The RSA asymmetric key algorithm is best suited to protect network
traffic for which:
o The sender has a substantial amount of processing power, whereas
receivers are not guaranteed to have substantial processing
power, and
o The network traffic is small enough that adding a relatively
large authentication tag (in the range of 62 to 256 bytes) does
not cause packet fragmentation.
RSA key pair generation and encryption (or signing) are substantially
more expensive operations the decryption (or signature verification),
but these are isolated to the sender.
The size of the RSA modulus can affect the processing required to
create and verify RSA digital signatures. Care should be taken to
determine what the size of modulus is needed for the application.
Smaller modulus sizes may be chosen as long as the network traffic
protected by the private key flows for less time than it is estimated
that an attacker would take to discover the private key. This
lifetime is considerably smaller than most public key applications
that store the signed data for a period of time. But since the
digital signature is used only for sender verification purposes, a
modulus that is normally considered weak may be satisfactory.

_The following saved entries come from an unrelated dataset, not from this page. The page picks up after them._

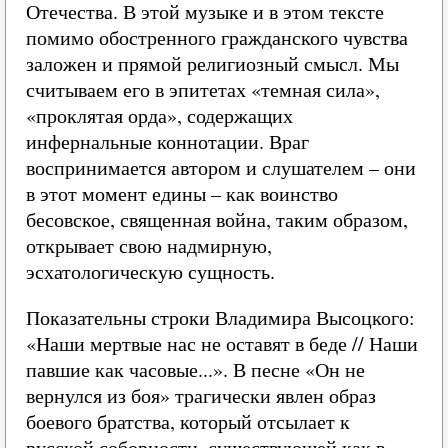
Отечества. В этой музыке и в этом тексте
помимо обостренного гражданского чувства
заложен и прямой религиозный смысл. Мы
считываем его в эпитетах «темная сила»,
«проклятая орда», содержащих
инфернальные коннотации. Враг
воспринимается автором и слушателем – они
в этот момент едины – как воинство
бесовское, священная война, таким образом,
открывает свою надмирную,
эсхатологическую сущность.
Показательны строки Владимира Высоцкого:
«Наши мертвые нас не оставят в беде // Наши
павшие как часовые...». В песне «Он не
вернулся из боя» трагически явлен образ
боевого братства, который отсылает к
русской соборности, существующей как в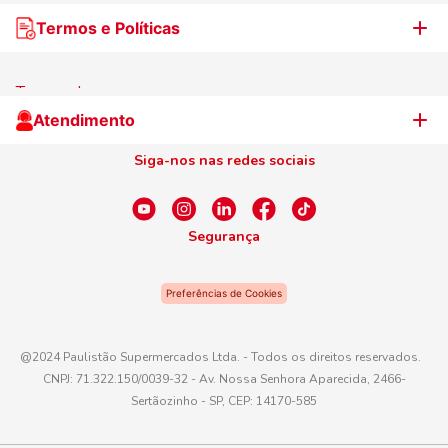
Nossas lojas
Termos e Políticas
WhatsApp de Ofertas
Trabalhe Conosco
Jornal de Ofertas
Termos de uso
Cliente Campeão
Televendas
Atendimento
Centro de Privacidade
Nosso Cartão
Aniversário
Siga-nos nas redes sociais
Canal de Ética
Conexão Empreendedora
Dúvidas Frequentes
Fale Conosco
Segurança
WhatsApp
Preferências de Cookies
Telefone
0800 016 6680
@2024 Paulistão Supermercados Ltda. - Todos os direitos reservados.
CNPJ: 71.322.150/0039-32 - Av. Nossa Senhora Aparecida, 2466-
E-mail
Sertãozinho - SP, CEP: 14170-585
atendimento@paulistaoatacadista.com.br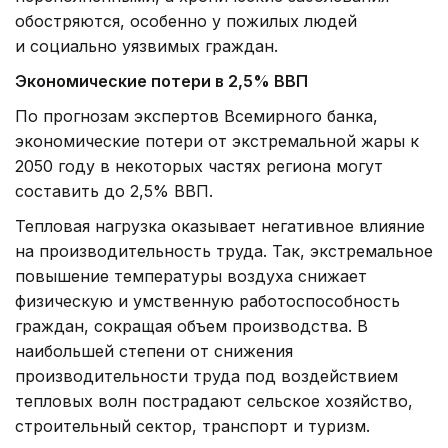
обостряются, особенно у пожилых людей
и социально уязвимых граждан.
Экономические потери
в 2,5% ВВП
По прогнозам экспертов Всемирного банка,
экономические потери от экстремальной жары к
2050 году в некоторых частях региона могут
составить до 2,5% ВВП.
Тепловая нагрузка оказывает негативное влияние
на производительность труда. Так, экстремальное
повышение температуры воздуха снижает
физическую и умственную работоспособность
граждан, сокращая объем производства. В
наибольшей степени от снижения
производительности труда под воздействием
тепловых волн пострадают сельское хозяйство,
строительный сектор, транспорт и туризм.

The size of the RSA public exponent can affect the processing
required to verify RSA digital signatures. Low-exponent RSA
signatures may result in a lower verification processing cost. At the
time of this writing, no attacks are known against low-exponent RSA
signatures that would allow an attacker to create a valid signature
using the RSAES-OAEP raw RSA scheme.
The addition of a digital signature as an authentication tag adds a
significant number of bytes to the packet. This increases the
likelihood that the packet encapsulated in AH or ESP may be
fragmented.
4.0 Interaction with the ESP Cipher Mechanism
There are no known issues that preclude the use of the RSA
signatures algorithm with any specific cipher algorithm.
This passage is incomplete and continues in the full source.